**GIVEN RECORDS**
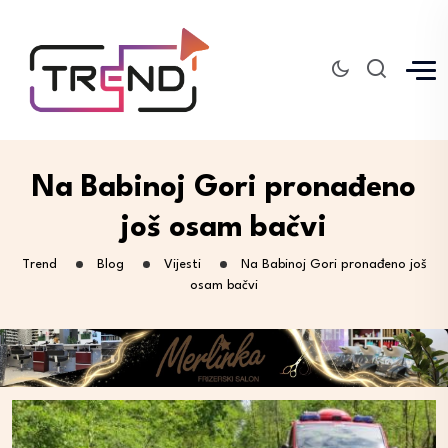
Na Babinoj Gori pronađeno
još osam bačvi
Trend
Blog
Vijesti
Na Babinoj Gori pronađeno još
osam bačvi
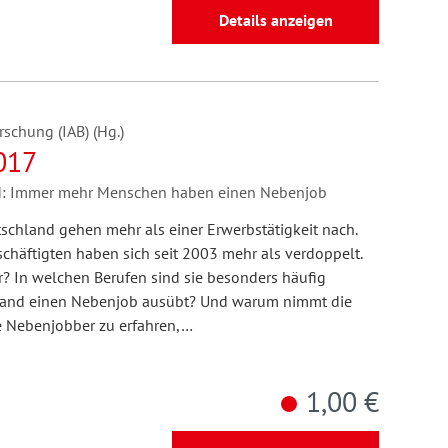
Details anzeigen
rschung (IAB) (Hg.)
017
Zweitbeschäftigungen in Deutschland: Immer mehr Menschen haben einen Nebenjob
schland gehen mehr als einer Erwerbstätigkeit nach.
eschäftigten haben sich seit 2003 mehr als verdoppelt.
? In welchen Berufen sind sie besonders häufig
emand einen Nebenjob ausübt? Und warum nimmt die
e Nebenjobber zu erfahren,…
1,00 €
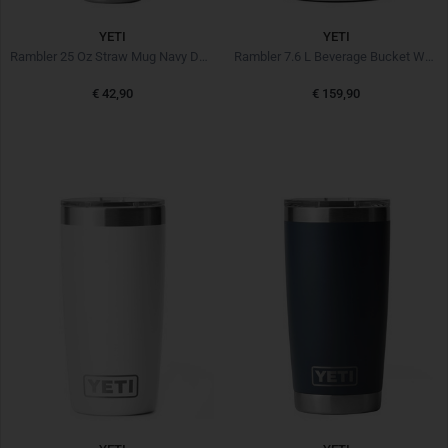
YETI
YETI
Rambler 25 Oz Straw Mug Navy Dunkelblau
Rambler 7.6 L Beverage Bucket White Weiss
€ 42,90
€ 159,90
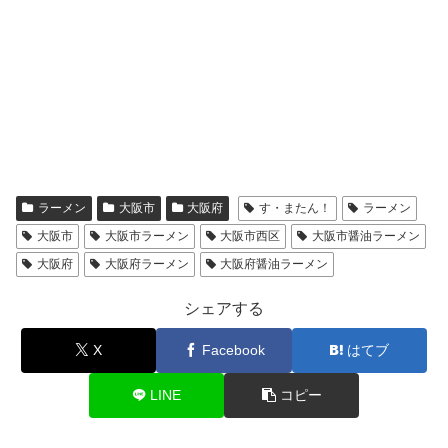
ラーメン
大阪市
大阪府
す・またん！
ラーメン
大阪市
大阪市ラーメン
大阪市西区
大阪市醤油ラーメン
大阪府
大阪府ラーメン
大阪府醤油ラーメン
シェアする
X
Facebook
はてブ
LINE
コピー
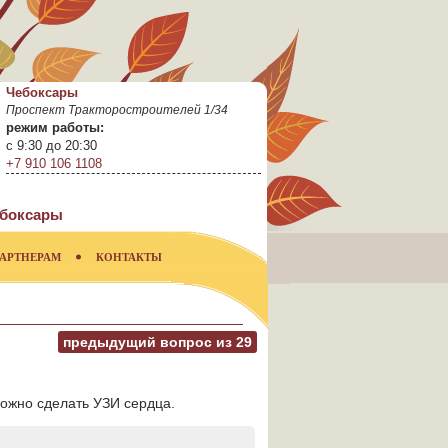
Чебоксары
Проспект Тракторостроителей 1/34
режим работы:
с 9:30 до 20:30
+7 910 106 1108
боксары
АРТНЕРАМ
КОНТАКТЫ
предыдущий вопрос из
29
 можно сделать УЗИ сердца.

**WHAT IS NEEDED**
Each entry is to be given again exactly as it stands, with its pictures removed.

**RESULT OF THIS EXERCISE**
Na Babinoj Gori pronađeno
još osam bačvi
Trend
Blog
Vijesti
Na Babinoj Gori pronađeno još
osam bačvi
Details anzeigen
rschung (IAB) (Hg.)
017
Zweitbeschäftigungen in Deutschland: Immer mehr Menschen haben einen Nebenjob
schland gehen mehr als einer Erwerbstätigkeit nach.
eschäftigten haben sich seit 2003 mehr als verdoppelt.
? In welchen Berufen sind sie besonders häufig
emand einen Nebenjob ausübt? Und warum nimmt die
e Nebenjobber zu erfahren,…
1,00 €
YETI
YETI
Rambler 25 Oz Straw Mug Navy Dunkelblau
Rambler 7.6 L Beverage Bucket White Weiss
€ 42,90
€ 159,90
ラーメン
大阪市
大阪府
す・またん！
ラーメン
大阪市
大阪市ラーメン
大阪市西区
大阪市醤油ラーメン
大阪府
大阪府ラーメン
大阪府醤油ラーメン
シェアする
X
Facebook
はてブ
LINE
コピー
Чебоксары
Проспект Тракторостроителей 1/34
режим работы:
с 9:30 до 20:30
+7 910 106 1108
боксары
АРТНЕРАМ
КОНТАКТЫ
предыдущий вопрос из
29
 можно сделать УЗИ сердца.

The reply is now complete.